DATA Start Marker

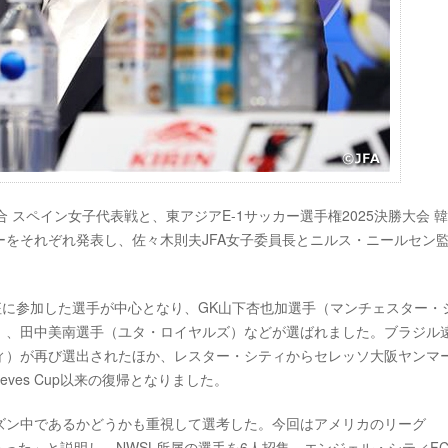
合 スペイン女子代表戦と、東アジアE-1サッカー選手権2025決勝大会 
をそれぞれ発表し、佐々木則夫JFA女子委員長とニルス・ニールセン
征に参加した選手が中心となり、GK山下杏也加選手（マンチェスター・
）、田中美南選手（ユタ・ロイヤルズ）などが選ばれました。ブラジル
ィ）が再び選出されたほか、レスター・シティからセレッソ大阪ヤンマ
ieves Cup以来の復帰となりました。
ズン中であるかどうかも重視して選考した。今回はアメリカのリーグ
あった」と説明し、NWSL所属の選手を6人招集。エンジェル・シティF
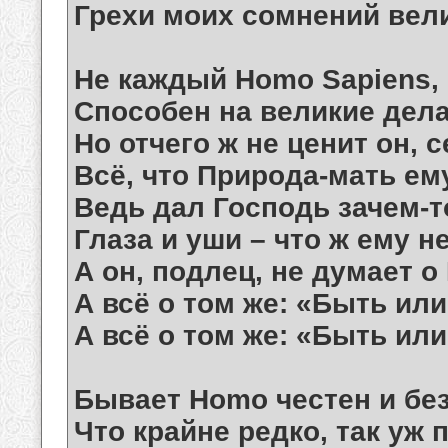
Грехи моих сомнений вели
Не каждый Homo Sapiens, 
Способен на великие дела
Но отчего ж не ценит он, 
Всё, что Природа-мать ем
Ведь дал Господь зачем-то
Глаза и уши – что ж ему не
А он, подлец, не думает о 
А всё о том же: «Быть или
А всё о том же: «Быть или
Бывает Homo честен и бе
Что крайне редко, так уж 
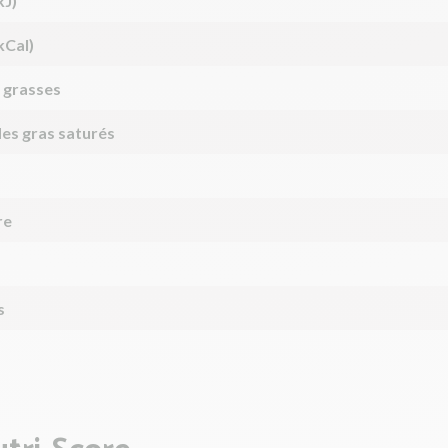
kJ)
kCal)
 grasses
des gras saturés
re
s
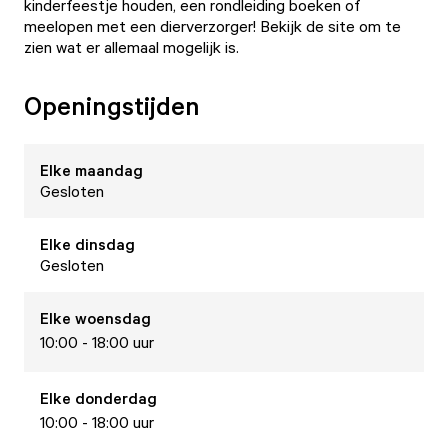
kinderfeestje houden, een rondleiding boeken of
meelopen met een dierverzorger! Bekijk de site om te
zien wat er allemaal mogelijk is.
Openingstijden
Elke
maandag
Gesloten
Elke
dinsdag
Gesloten
Elke
woensdag
10:00 - 18:00 uur
Elke
donderdag
10:00 - 18:00 uur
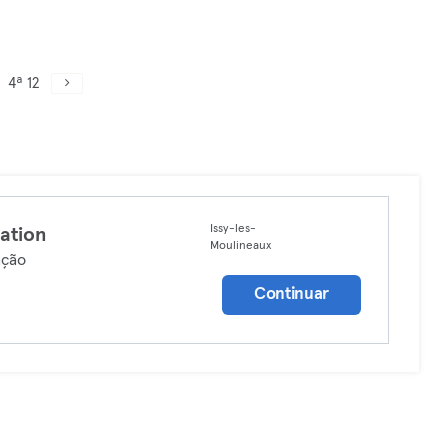
4ª 12
Issy-les-
ation
Moulineaux
ação
Continuar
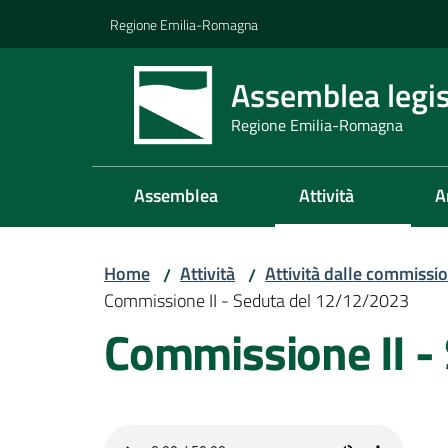
Vai al contenuto
Vai alla navigazione
Vai al footer
Regione Emilia-Romagna
Assemblea legis
Regione Emilia-Romagna
Assemblea
Attività
A
Home
Attività
Attività dalle commissio
/
/
Commissione II - Seduta del 12/12/2023
Commissione II -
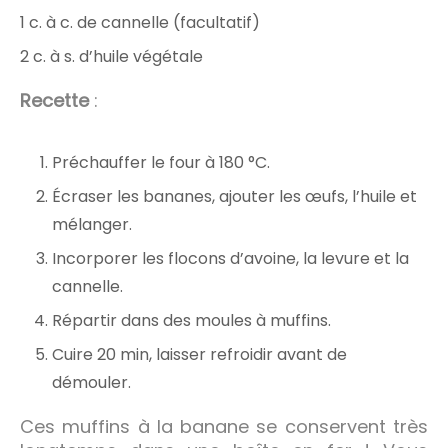
1 c. à c. de cannelle (facultatif)
2 c. à s. d’huile végétale
Recette
:
Préchauffer le four à 180 °C.
Écraser les bananes, ajouter les œufs, l’huile et
mélanger.
Incorporer les flocons d’avoine, la levure et la
cannelle.
Répartir dans des moules à muffins.
Cuire 20 min, laisser refroidir avant de
démouler.
Ces muffins à la banane se conservent très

DATA End Marker

◆ **TRY IT**
Since pictures are not part of the copy, set down only the remaining data exactly.

◆ **SOLUTION TO THIS PROBLEM**
合 スペイン女子代表戦と、東アジアE-1サッカー選手権2025決勝大会 
をそれぞれ発表し、佐々木則夫JFA女子委員長とニルス・ニールセン
征に参加した選手が中心となり、GK山下杏也加選手（マンチェスター・
）、田中美南選手（ユタ・ロイヤルズ）などが選ばれました。ブラジル
ィ）が再び選出されたほか、レスター・シティからセレッソ大阪ヤンマ
ieves Cup以来の復帰となりました。
ズン中であるかどうかも重視して選考した。今回はアメリカのリーグ
あった」と説明し、NWSL所属の選手を6人招集。エンジェル・シティF
Грехи моих сомнений вели
Не каждый Homo Sapiens, 
Способен на великие дела
Но отчего ж не ценит он, 
Всё, что Природа-мать ем
Ведь дал Господь зачем-то
Глаза и уши – что ж ему не
А он, подлец, не думает о 
А всё о том же: «Быть или
А всё о том же: «Быть или
Бывает Homo честен и бе
Что крайне редко, так уж 
kJ)
kCal)
 grasses
des gras saturés
re
s
kinderfeestje houden, een rondleiding boeken of
meelopen met een dierverzorger! Bekijk de site om te
zien wat er allemaal mogelijk is.
Openingstijden
Elke
maandag
Gesloten
Elke
dinsdag
Gesloten
Elke
woensdag
10:00 - 18:00 uur
Elke
donderdag
10:00 - 18:00 uur
4ª 12
Issy-les-
ation
Moulineaux
ação
Continuar
Vai al contenuto
Vai alla navigazione
Vai al footer
Regione Emilia-Romagna
Assemblea legis
Regione Emilia-Romagna
Assemblea
Attività
A
Home
Attività
Attività dalle commissio
/
/
Commissione II - Seduta del 12/12/2023
Commissione II -
1 c. à c. de cannelle (facultatif)
2 c. à s. d’huile végétale
Recette
:
Préchauffer le four à 180 °C.
Écraser les bananes, ajouter les œufs, l’huile et
mélanger.
Incorporer les flocons d’avoine, la levure et la
cannelle.
Répartir dans des moules à muffins.
Cuire 20 min, laisser refroidir avant de
démouler.
Ces muffins à la banane se conservent très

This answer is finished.